Jawel, beste mensen, zullen we dan maar weer? Ik hoor jullie al zuchten. Maar vrees niet: dit is de laatste aflevering in deze serie. Ik begin weer met een negatief bericht, maar ik sluit af met een positief bericht.
Het prospectieve geheugen gaat achteruit bij het ouder worden. Wat is dat? Dat is dat je iets van plan bent om te doen, maar vervolgens vergeet je het. Het meest bekende voorbeeld is dat je naar de keuken loopt en dat je daar heel iets anders gaat doen dan je van plan was. Je zou gaan afwassen, maar je eet de trommel met koekjes leeg. Daarna ga je voor de TV zitten. De afwas doe je niet.
Het zal de oplettende lezer duidelijk zijn dat er een verband bestaat tussen het werkgeheugen en het prospectieve geheugen. Beiden hebben te maken met plannen en organiseren. Om het plat te zeggen: ‘de volgehouden aandacht’. Die aandacht zet je soms tijdelijk op een laag pitje, maar als het tijd is activeer je die aandacht weer.
Mevrouw Belinda Pourier heeft onderzoek gedaan naar het prospectief geheugen bij mensen met de ziekte van Parkinson, mensen met dementie, met hersenletsel en na een CVA. Bij alle vormen staat het prospectief geheugen onder druk, maar ook weer op een verschillende manier. Welke verschillende manieren dat zijn, dat wordt te ingewikkeld en ik ben de clou ook weer vergeten, trouwens.
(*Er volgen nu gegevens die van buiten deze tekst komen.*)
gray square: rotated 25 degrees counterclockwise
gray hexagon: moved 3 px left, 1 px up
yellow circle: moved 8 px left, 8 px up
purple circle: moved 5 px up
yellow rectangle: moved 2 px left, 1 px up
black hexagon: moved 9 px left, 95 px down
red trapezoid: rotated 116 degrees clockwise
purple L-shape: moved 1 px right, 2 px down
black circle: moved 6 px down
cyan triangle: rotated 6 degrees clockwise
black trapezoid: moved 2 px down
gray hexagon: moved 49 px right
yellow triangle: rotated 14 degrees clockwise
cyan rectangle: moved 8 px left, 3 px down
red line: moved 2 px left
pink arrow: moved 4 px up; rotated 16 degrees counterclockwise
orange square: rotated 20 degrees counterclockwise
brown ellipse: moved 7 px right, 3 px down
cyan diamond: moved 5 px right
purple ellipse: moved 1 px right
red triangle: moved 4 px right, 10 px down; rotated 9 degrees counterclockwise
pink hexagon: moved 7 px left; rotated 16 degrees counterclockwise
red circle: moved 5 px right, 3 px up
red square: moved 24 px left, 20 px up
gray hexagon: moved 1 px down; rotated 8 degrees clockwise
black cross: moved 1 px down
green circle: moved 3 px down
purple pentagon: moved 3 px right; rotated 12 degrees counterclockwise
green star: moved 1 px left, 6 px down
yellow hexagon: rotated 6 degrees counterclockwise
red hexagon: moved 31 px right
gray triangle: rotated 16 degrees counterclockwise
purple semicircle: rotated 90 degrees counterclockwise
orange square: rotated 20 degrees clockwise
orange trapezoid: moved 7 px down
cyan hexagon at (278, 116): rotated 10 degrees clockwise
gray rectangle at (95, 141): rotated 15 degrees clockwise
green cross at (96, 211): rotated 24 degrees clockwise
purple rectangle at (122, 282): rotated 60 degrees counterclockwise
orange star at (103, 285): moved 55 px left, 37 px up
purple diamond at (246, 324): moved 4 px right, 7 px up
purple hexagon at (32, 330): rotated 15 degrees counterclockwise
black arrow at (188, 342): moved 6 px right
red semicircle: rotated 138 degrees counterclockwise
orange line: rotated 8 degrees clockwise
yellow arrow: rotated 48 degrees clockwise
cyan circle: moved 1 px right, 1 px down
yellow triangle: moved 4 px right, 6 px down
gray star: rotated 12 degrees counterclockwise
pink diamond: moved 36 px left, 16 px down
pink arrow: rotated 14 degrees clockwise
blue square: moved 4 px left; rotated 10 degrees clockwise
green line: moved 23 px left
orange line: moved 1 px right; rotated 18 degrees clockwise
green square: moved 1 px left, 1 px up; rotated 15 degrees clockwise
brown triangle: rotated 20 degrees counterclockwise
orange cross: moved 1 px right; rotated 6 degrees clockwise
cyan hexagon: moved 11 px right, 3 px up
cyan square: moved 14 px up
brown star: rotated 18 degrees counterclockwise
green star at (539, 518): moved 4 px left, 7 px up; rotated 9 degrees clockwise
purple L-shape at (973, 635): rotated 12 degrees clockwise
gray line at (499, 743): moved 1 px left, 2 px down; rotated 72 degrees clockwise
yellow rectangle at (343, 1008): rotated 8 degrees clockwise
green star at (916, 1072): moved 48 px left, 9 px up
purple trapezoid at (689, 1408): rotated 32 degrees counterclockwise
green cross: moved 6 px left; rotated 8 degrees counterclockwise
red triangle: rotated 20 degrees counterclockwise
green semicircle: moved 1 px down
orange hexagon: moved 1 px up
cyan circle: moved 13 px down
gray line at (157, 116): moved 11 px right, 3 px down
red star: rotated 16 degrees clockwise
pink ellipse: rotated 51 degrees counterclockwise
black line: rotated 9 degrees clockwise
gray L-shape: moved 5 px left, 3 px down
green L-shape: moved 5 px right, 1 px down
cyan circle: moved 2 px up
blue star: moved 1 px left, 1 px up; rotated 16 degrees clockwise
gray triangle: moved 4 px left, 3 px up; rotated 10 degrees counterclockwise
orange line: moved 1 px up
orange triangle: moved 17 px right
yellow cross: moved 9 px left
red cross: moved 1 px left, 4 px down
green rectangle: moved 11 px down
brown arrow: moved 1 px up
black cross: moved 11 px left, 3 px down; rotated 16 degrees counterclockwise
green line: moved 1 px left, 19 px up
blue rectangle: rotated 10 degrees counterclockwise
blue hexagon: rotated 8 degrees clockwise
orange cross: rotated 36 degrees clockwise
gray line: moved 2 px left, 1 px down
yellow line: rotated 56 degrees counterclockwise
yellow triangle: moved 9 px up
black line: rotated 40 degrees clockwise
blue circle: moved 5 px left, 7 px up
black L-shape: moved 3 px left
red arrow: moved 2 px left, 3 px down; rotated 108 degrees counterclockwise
Voor de oudere lezers zal het herkenbaar zijn dat dat prospectieve geheugen – vooral als je het druk hebt – nog wel eens een steekje laat vallen. Je moet steeds meer bij de les blijven om het allemaal te kunnen organiseren.
Zo gaan er bij Tineke op de telefoon talrijke alarmen vanwege zaken waar ze zich toe moet zetten. Bij mij gaat nooit zo'n alarm. Niet omdat ik geen dingen moet onthouden, maar omdat ik niet weet hoe ik het alarm aan moet zetten op mijn telefoon. En dat wil ik graag zo houden. Anders weet ik straks niet meer waarom dat alarm gaat.
Na het slechte nieuws is het tijd voor het goede nieuws. Dat betreft het procedurele geheugen. Je valt in het water en je gaat zwemmen. Hoe kan dat nu? Je hebt al dertig jaar niet gezwommen. Dat is toch kunt zwemmen is te danken aan de kennis van je procedurele geheugen dat de zwemslag had opgeslagen.
Er zijn ook wel zaken die je ooit kon en die je nu niet meer kunt, maar die had je dus niet goed genoeg opgeslagen. Zo moest ik onlangs in een hotel de Senseo bedienen. Het gevolg was dat de prut tegen de muur zat en dat ik die avond geen koffie had. Niet goed opgeslagen dus.
Een kenmerk van het procedurele geheugen is overigens dat je je niet bewust bent dat je die kennis ergens hebt opgeslagen. Je hoeft er niet bij na te denken, het gaat vanzelf. Het zijn geautomatiseerde handelingen. En het gaat om het uitvoeren van motorische handelingen. Er gebeurt iets en je weet wat je moiet doen.
Het intoetsen van een pincode of het bedienen van een Senseo-apparaat vallen daar strikt genomen dus niet onder: je weet het en je moet er bij nadenken. Dat gaat dus niet vanzelf…
Tijdens het schrijven van deze serie ben ik weer een stukje ouder geworden. Nu nog een zwembroek kopen om te kijken of ik nog kan zwemmen.